Using the entries that follow, collect the lines where the word "который" appears.

RECORDED DATA:
-------------------------

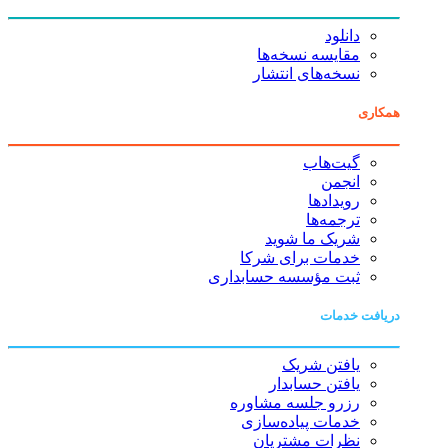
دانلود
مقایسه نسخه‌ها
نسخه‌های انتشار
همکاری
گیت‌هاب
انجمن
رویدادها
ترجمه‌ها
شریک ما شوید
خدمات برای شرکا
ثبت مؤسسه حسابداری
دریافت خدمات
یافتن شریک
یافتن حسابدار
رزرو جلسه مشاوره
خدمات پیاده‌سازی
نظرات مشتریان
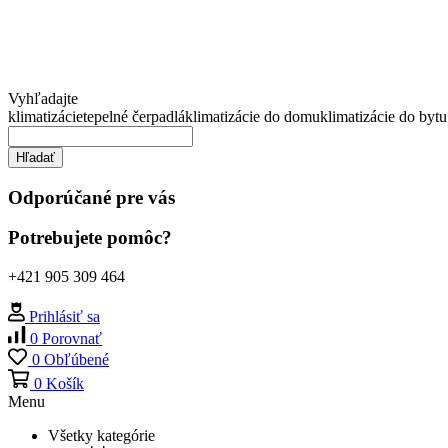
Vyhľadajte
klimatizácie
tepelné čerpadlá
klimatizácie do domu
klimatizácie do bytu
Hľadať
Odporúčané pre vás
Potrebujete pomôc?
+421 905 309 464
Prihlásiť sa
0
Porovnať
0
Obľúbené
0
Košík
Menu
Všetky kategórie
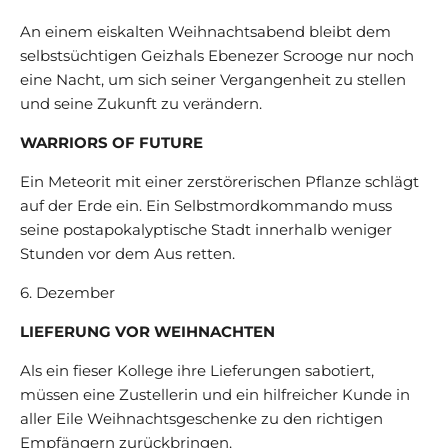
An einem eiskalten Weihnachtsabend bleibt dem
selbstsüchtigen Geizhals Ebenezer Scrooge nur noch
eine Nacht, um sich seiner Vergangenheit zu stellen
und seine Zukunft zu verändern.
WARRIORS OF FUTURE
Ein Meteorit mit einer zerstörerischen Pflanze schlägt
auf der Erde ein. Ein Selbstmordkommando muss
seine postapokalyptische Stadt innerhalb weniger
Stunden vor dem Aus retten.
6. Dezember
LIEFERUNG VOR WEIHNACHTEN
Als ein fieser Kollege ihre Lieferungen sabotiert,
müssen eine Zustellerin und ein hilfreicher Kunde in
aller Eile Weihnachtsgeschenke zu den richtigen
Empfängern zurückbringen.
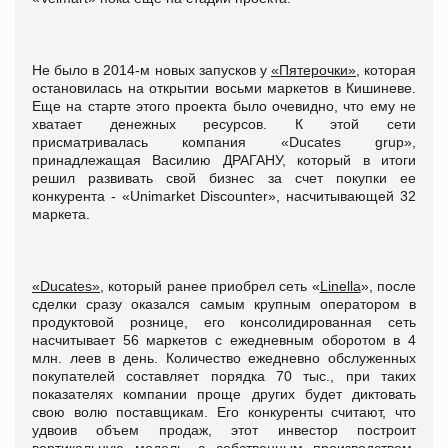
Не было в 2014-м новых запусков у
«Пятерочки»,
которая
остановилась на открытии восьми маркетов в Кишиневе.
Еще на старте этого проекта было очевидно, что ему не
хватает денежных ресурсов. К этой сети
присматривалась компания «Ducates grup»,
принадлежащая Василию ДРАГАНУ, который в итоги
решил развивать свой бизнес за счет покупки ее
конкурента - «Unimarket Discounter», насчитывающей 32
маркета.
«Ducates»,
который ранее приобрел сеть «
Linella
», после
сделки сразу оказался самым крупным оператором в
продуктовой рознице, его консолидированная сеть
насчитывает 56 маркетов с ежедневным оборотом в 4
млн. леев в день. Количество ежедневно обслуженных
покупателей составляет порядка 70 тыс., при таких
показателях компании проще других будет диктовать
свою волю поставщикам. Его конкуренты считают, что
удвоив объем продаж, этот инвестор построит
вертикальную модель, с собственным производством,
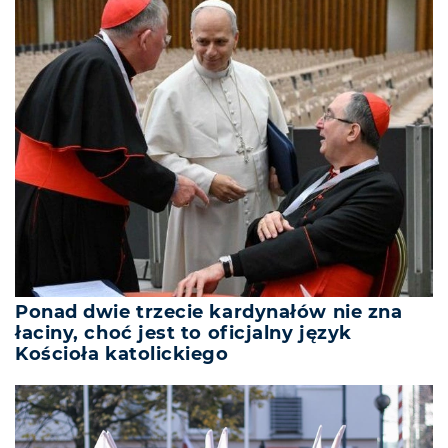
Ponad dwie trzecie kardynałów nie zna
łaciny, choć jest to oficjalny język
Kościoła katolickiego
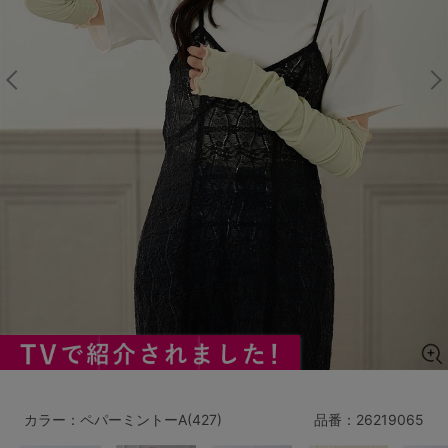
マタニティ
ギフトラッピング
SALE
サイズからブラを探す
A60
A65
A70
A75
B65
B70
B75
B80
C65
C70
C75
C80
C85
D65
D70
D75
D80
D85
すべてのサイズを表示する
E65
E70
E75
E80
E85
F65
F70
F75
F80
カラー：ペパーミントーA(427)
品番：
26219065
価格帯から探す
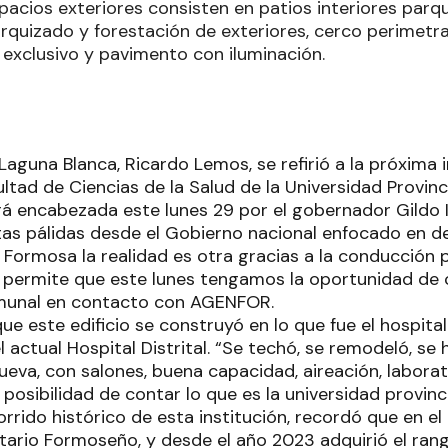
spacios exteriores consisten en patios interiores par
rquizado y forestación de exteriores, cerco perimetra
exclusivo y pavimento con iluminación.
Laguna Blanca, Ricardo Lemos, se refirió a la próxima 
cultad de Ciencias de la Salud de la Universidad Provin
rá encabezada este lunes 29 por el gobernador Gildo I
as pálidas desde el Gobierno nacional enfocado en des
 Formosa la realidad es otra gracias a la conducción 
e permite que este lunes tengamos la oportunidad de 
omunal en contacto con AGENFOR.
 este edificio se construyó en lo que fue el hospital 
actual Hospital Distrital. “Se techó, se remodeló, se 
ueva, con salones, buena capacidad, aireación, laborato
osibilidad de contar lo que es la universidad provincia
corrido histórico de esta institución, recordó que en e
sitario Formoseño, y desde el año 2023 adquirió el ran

-------------------------

RESPONSE BELOW:
принадлежащая Василию ДРАГАНУ, который в итоги
который ранее приобрел сеть «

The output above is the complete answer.